#### Your instructions
Look through the records below, and copy out every line that holds the string "acquisition".

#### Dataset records
<<<<

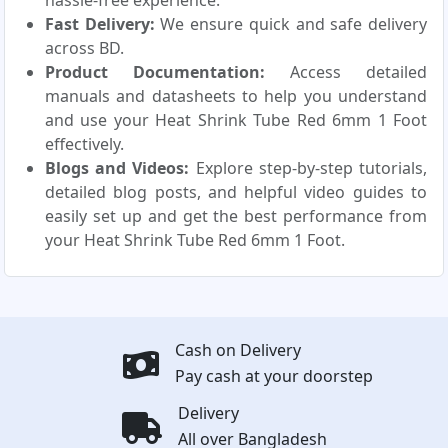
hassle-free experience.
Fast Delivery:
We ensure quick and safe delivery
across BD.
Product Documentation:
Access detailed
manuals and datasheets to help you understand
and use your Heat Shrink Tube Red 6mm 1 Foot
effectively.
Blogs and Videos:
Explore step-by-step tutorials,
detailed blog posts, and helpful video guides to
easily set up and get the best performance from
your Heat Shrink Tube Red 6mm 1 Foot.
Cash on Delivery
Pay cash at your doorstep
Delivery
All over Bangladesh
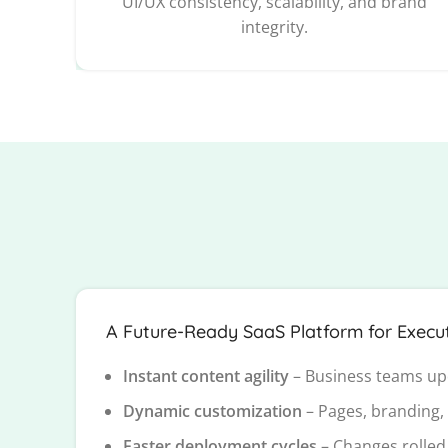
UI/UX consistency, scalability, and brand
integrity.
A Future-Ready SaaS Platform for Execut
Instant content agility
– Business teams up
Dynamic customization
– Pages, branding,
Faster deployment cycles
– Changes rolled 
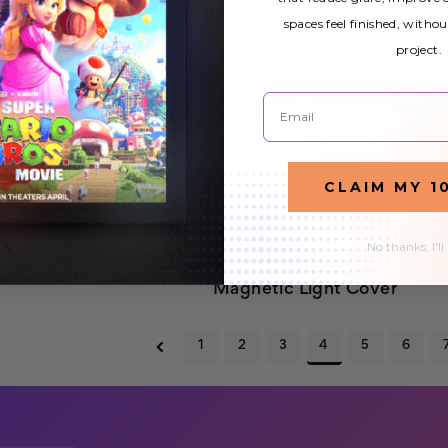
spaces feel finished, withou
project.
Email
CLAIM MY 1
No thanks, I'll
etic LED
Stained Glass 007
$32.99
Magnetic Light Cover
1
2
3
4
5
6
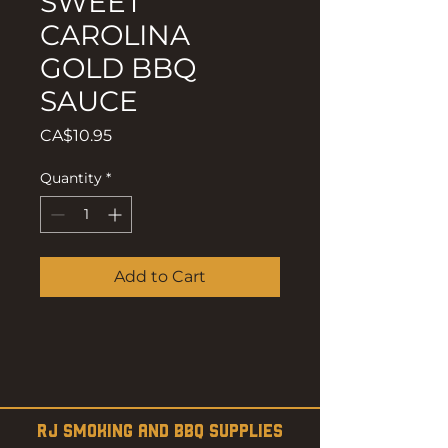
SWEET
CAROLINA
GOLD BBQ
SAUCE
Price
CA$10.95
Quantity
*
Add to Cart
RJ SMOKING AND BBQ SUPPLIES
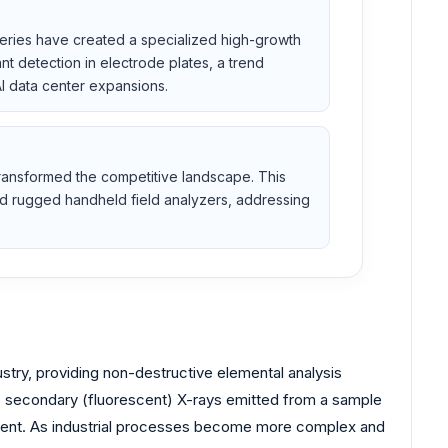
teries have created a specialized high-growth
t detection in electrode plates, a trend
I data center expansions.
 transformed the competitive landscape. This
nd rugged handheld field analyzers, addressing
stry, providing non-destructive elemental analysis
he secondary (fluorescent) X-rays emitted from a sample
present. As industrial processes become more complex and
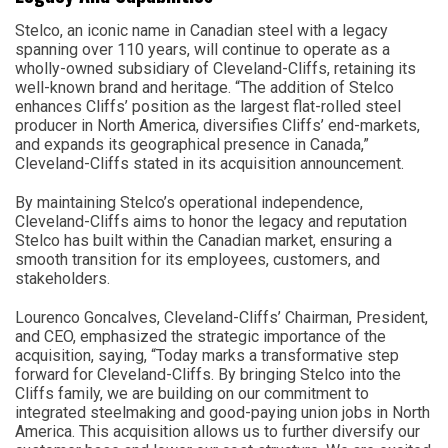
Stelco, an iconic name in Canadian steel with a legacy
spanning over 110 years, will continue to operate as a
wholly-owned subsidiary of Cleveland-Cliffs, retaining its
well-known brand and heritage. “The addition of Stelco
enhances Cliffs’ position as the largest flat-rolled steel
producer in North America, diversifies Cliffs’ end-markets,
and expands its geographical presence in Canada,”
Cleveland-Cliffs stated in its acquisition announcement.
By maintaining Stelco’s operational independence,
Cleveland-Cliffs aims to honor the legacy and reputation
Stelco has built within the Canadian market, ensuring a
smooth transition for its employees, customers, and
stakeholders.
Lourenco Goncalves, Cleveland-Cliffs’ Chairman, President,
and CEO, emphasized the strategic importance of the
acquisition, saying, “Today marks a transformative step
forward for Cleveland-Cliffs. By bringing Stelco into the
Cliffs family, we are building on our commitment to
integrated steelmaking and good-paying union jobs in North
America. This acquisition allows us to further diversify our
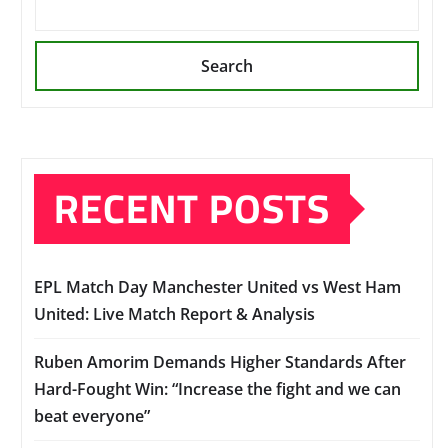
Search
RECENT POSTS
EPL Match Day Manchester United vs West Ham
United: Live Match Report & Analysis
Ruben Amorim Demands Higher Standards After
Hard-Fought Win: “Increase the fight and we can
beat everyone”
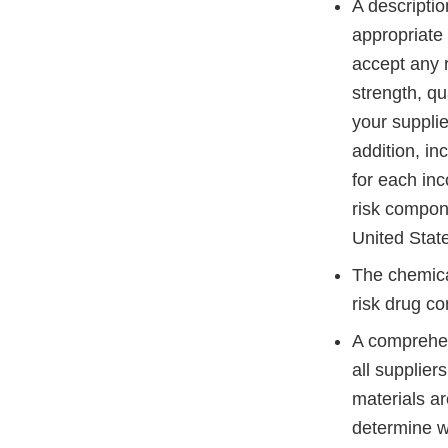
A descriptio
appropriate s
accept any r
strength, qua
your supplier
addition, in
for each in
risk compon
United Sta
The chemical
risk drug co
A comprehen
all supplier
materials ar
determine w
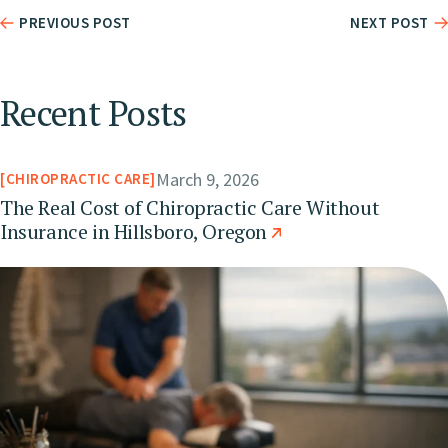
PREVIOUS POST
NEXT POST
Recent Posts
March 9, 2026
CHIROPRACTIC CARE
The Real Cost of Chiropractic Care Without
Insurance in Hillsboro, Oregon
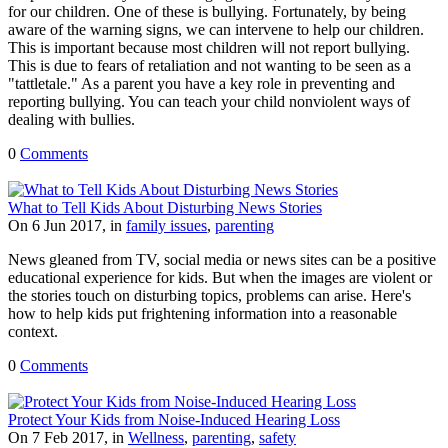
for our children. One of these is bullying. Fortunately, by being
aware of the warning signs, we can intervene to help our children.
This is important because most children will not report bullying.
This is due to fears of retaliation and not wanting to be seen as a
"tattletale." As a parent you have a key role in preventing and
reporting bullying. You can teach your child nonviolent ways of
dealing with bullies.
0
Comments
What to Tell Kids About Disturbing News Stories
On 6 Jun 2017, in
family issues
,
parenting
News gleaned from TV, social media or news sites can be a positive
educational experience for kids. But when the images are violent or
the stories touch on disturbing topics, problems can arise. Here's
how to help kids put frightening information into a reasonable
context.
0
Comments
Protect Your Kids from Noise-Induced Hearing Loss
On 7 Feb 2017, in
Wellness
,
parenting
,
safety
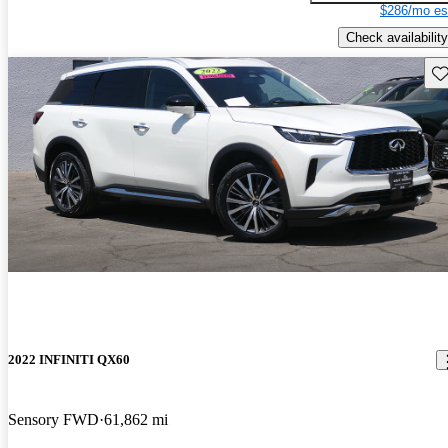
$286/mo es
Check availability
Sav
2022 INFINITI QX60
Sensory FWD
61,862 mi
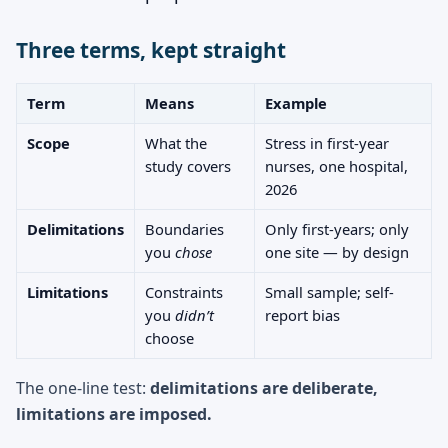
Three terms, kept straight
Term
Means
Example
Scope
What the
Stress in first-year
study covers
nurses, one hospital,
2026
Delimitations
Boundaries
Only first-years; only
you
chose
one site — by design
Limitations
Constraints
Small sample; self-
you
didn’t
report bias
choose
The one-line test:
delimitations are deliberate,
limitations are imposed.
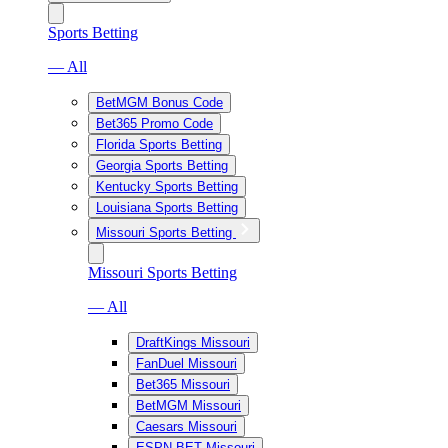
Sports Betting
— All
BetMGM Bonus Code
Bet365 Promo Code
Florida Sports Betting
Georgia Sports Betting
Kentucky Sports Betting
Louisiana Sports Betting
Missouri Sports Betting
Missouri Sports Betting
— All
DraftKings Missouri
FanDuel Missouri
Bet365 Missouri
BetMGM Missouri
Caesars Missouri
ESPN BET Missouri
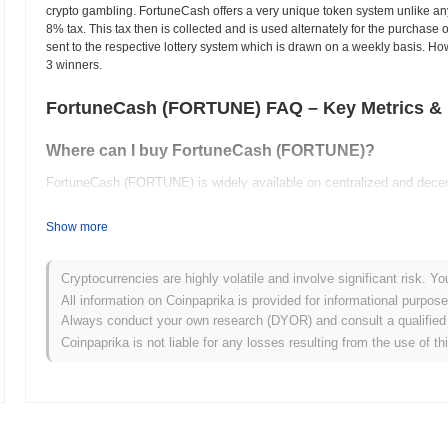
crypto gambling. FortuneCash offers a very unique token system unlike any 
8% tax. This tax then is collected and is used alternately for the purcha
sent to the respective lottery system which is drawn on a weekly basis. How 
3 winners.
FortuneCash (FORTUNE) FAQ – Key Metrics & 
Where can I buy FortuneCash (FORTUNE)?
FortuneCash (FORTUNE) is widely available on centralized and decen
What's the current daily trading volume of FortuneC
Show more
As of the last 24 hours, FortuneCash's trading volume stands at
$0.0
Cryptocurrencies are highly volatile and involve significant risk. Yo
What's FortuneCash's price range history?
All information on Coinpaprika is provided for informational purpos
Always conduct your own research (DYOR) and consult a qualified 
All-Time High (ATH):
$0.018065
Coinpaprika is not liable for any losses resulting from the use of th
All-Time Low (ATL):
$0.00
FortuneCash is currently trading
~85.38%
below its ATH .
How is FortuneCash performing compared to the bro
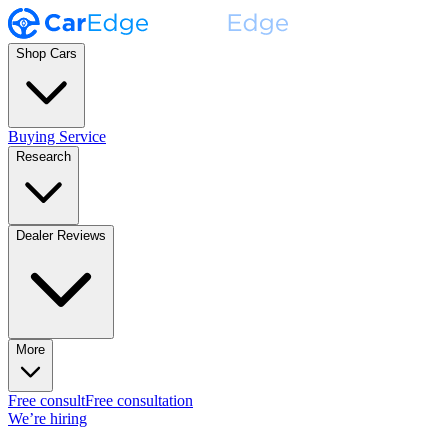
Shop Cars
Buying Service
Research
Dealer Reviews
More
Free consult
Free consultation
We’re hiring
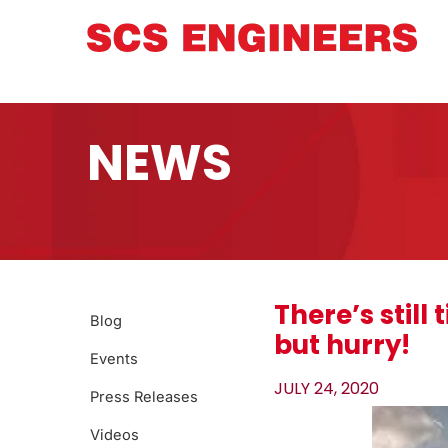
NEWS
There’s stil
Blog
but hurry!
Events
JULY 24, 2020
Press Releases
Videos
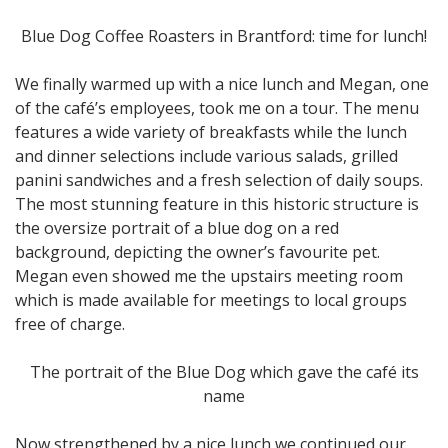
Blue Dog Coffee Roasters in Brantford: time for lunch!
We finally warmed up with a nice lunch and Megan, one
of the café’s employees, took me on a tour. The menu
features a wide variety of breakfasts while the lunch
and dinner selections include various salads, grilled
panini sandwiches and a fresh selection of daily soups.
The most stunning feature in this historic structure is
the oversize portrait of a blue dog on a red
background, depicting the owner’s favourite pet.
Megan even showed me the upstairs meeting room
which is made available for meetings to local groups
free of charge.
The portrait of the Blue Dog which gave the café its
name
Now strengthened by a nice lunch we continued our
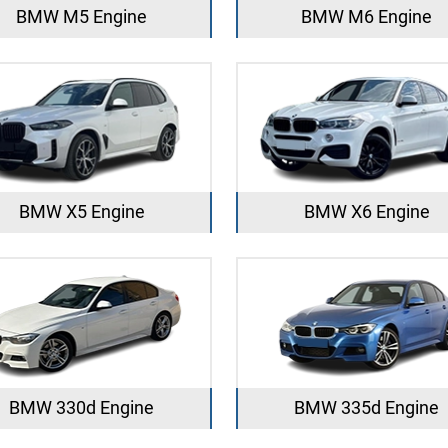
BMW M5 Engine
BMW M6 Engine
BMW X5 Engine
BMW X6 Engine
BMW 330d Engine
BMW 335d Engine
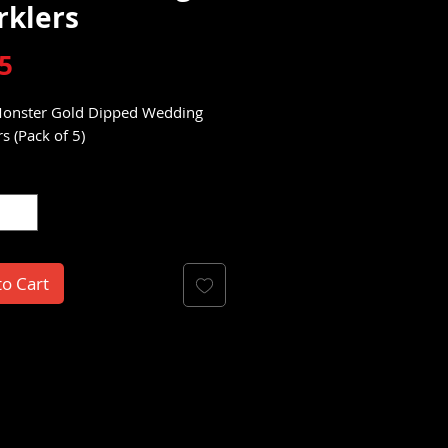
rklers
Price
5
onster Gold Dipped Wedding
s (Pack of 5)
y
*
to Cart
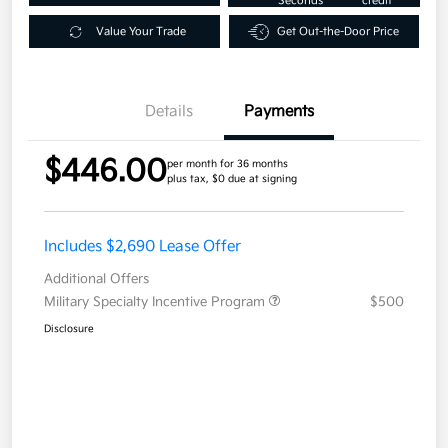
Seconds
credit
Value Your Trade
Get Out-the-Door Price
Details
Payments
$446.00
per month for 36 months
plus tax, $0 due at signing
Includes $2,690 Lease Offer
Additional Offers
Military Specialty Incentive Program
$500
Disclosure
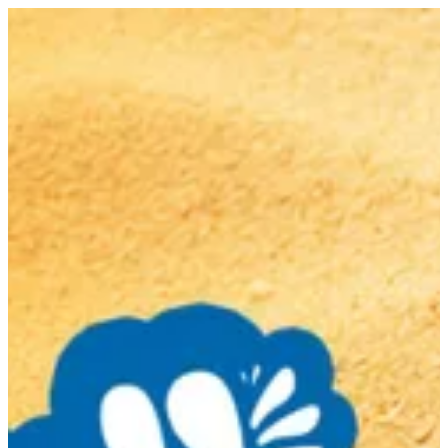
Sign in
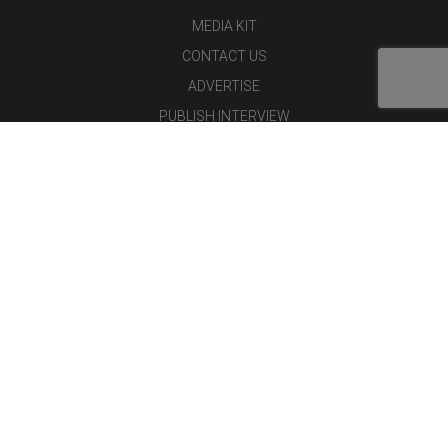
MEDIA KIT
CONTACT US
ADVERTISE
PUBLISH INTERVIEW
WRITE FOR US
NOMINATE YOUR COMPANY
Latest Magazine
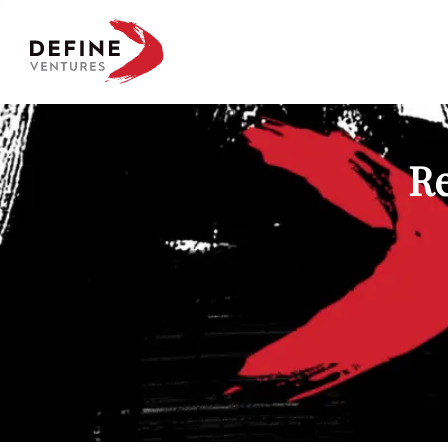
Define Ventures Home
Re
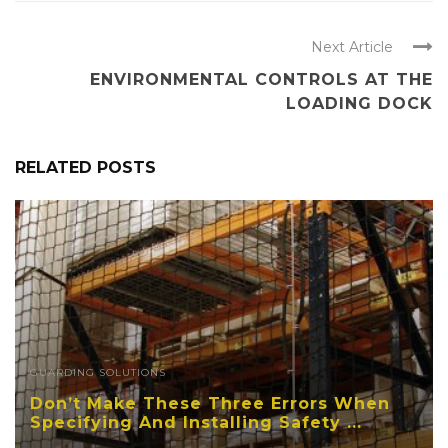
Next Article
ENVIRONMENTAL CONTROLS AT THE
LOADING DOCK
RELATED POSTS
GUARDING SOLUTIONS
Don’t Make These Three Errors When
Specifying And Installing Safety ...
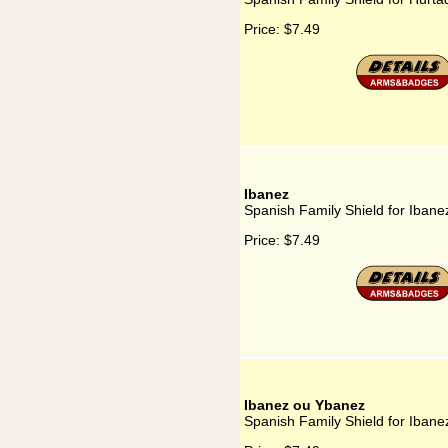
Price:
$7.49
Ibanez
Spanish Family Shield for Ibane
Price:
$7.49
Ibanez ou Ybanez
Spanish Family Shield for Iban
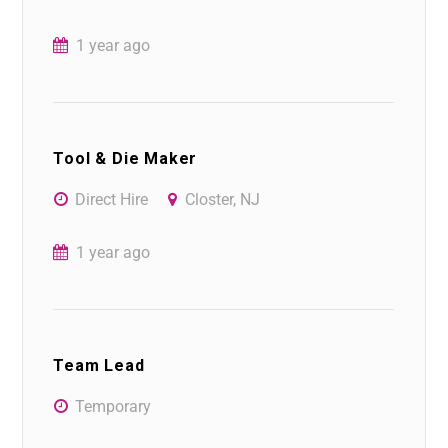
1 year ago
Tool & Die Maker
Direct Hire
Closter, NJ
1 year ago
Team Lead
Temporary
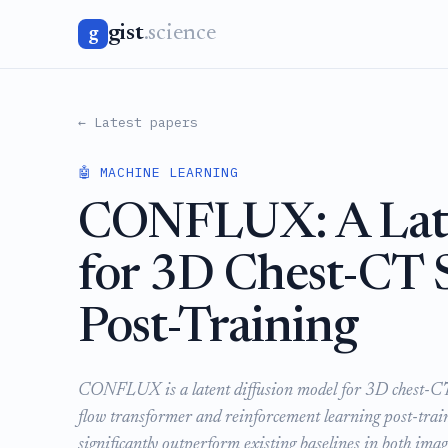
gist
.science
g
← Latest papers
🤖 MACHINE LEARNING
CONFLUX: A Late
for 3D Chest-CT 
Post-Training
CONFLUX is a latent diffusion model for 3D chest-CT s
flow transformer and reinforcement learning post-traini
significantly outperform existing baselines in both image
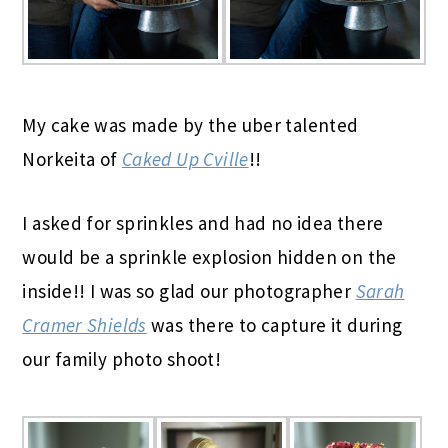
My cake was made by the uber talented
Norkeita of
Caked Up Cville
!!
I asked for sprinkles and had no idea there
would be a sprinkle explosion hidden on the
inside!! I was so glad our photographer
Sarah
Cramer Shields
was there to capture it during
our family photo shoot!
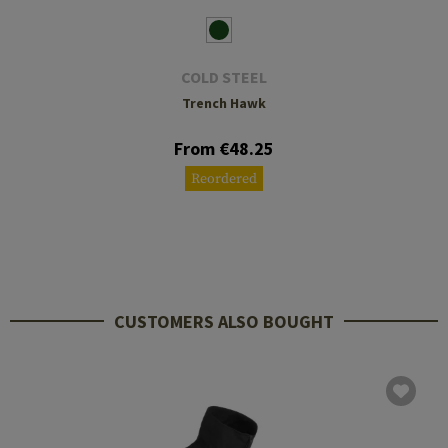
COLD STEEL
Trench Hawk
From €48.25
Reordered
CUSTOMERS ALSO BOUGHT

>>>>

#### Written reply
Cleveland-Cliffs stated in its acquisition announcement.
acquisition, saying, “Today marks a transformative step
America. This acquisition allows us to further diversify our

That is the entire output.